Sunday, August 29, 2010

Lashlie's cure to end cycle of crime

By Catherine Masters - Saturday Aug 28, 2010 , New Zealand Herald.

Right - Celia Lashlie. Photo / Mark Mitchell.

When Celia Lashlie was manager of Christchurch Women's Prison, Maka Renata's mum was jailed there.
Renata is the boy who Child, Youth and Family put into the care of an uncle who taught him how to rape.
His mum, writes Lashlie in her new book, was a hard woman, a woman for whom life had not been gentle.
She wasn't easy to manage in prison with her tough exterior and she didn't let anyone draw too close.
In Lashlie's view, the woman saw her criminal offending as the way it had to be in order for her and her children and grandchildren to survive in an unforgiving world.

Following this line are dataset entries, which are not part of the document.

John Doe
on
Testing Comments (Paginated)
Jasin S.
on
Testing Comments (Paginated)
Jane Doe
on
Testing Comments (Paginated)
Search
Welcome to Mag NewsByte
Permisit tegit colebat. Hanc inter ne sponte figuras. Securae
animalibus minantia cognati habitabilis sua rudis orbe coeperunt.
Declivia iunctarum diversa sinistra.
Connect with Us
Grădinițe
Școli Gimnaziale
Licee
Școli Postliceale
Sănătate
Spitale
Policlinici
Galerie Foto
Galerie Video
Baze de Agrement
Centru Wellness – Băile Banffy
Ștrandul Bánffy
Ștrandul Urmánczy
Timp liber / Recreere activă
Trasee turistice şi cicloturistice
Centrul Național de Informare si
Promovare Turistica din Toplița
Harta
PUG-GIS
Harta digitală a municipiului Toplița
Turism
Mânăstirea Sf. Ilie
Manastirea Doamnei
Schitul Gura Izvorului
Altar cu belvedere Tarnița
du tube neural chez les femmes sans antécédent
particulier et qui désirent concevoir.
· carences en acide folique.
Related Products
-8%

On the evening Lashlie delivered the news of her 14-year-old son's arrest for rape, the tough woman wept.
"Her beloved son, barely out of childhood, had just inflicted violence of the sort she had experienced numerous times in her life," writes Lashlie. "Her son was a rapist... It was as I watched her weep and felt her genuine sorrow and grief that I realised, not for the first time, that in some way I had yet to fully understand the mothers of our at-risk children are part of the answer."

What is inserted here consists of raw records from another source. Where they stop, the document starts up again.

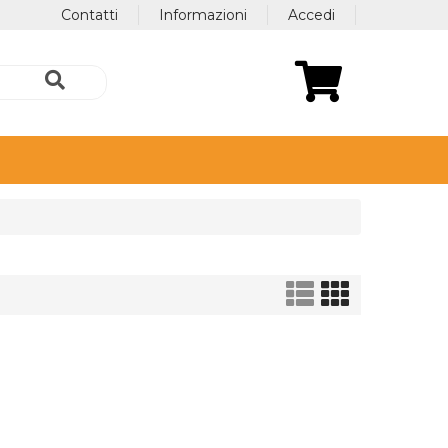
Contatti
Informazioni
Accedi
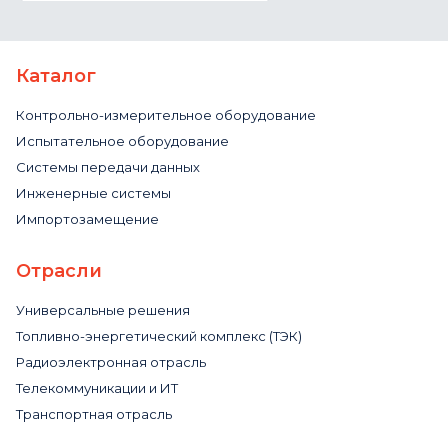
Каталог
Контрольно-измерительное оборудование
Испытательное оборудование
Системы передачи данных
Инженерные системы
Импортозамещение
Отрасли
Универсальные решения
Топливно-энергетический комплекс (ТЭК)
Радиоэлектронная отрасль
Телекоммуникации и ИТ
Транспортная отрасль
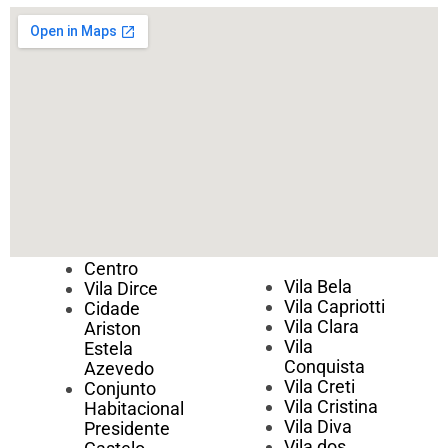
Centro
Vila Bela
Vila Dirce
Vila Capriotti
Cidade
Vila Clara
Ariston
Vila
Estela
Conquista
Azevedo
Vila Creti
Conjunto
Vila Cristina
Habitacional
Vila Diva
Presidente
Vila dos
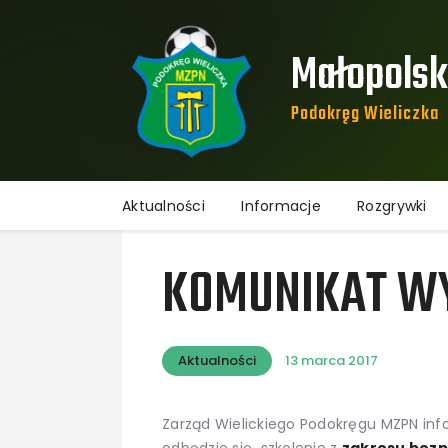
Małopolski
Podokręg Wieliczka​
Aktualności
Informacje
Rozgrywki
KOMUNIKAT WY
Aktualności
13 marca 2017
Zarząd Wielickiego Podokręgu MZPN inf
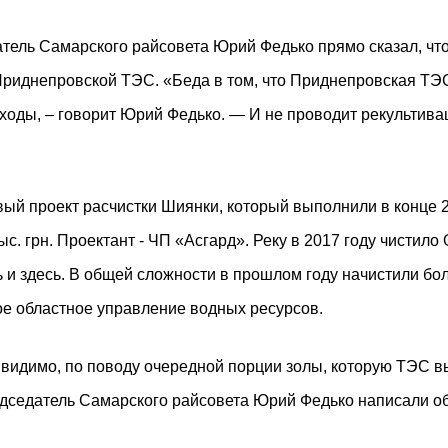
датель Самарского райсовета Юрий Федько
прямо сказал
, ч
Приднепровской ТЭС. «Беда в том, что Приднепровская ТЭ
ходы, – говорит Юрий Федько. — И не проводит рекультива
овый
проект расчистки
Шиянки, который выполнили в конце 2
. грн. Проектант - ЧП «Асгард». Реку в 2017 году чистило
ь
и
здесь
. В общей сложности в прошлом году начистили бо
кое областное управление водных ресурсов.
 видимо, по поводу очередной порции золы, которую ТЭС 
редседатель Самарского райсовета Юрий Федько написали 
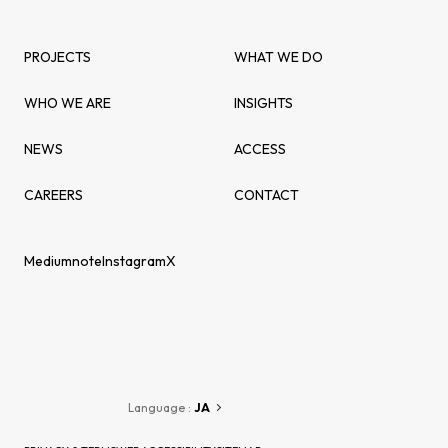
PROJECTS
WHAT WE DO
WHO WE ARE
INSIGHTS
NEWS
ACCESS
CAREERS
CONTACT
Medium
note
Instagram
X
Language :
JA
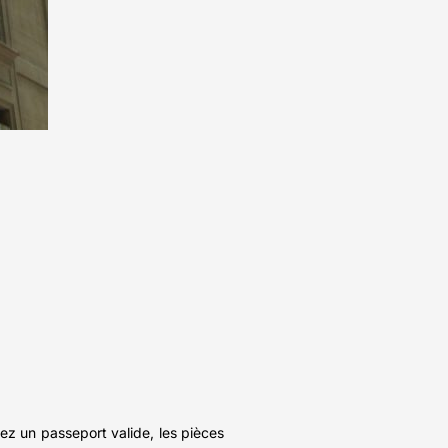
z un passeport valide, les pièces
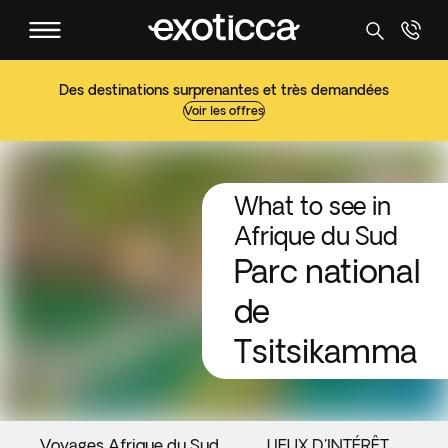
Des destinations surprenantes et très demandées
Voir les offres
What to see in
Afrique du Sud
Parc national
de
Tsitsikamma
Voyages Afrique du Sud
LIEUX D'INTÉRÊT
É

Lashlie is sometimes angry and often cynical in The Power of Mothers: Releasing Our Children.

Read Catherine Masters' full piece at NZH.

Footnote:
The author was interviewed by Kim Hill on Radio NZ National this morning.
The book, published by Harper Collins ($36.99), will be released 1 September.
About the author:
Celia Lashlie was the first woman prison officer to work in a male prison. Later she conducted seminars with prison officers, aimed at challenging macho attitudes and behaviour. Perceptive and straight-talking, she was soon earmarked for higher office, and became manager of Christchurch Women’s Prison in 1997, where she was highly effective in bridging the gap between prison and the community at large. She then worked with Special Education Services in Nelson, which occasioned the events of 2001.
Celia has a degree in Anthropology and Maori, and is the mother of two children.
 She lives in Wellington, and is currently working a consultant in the social justice area.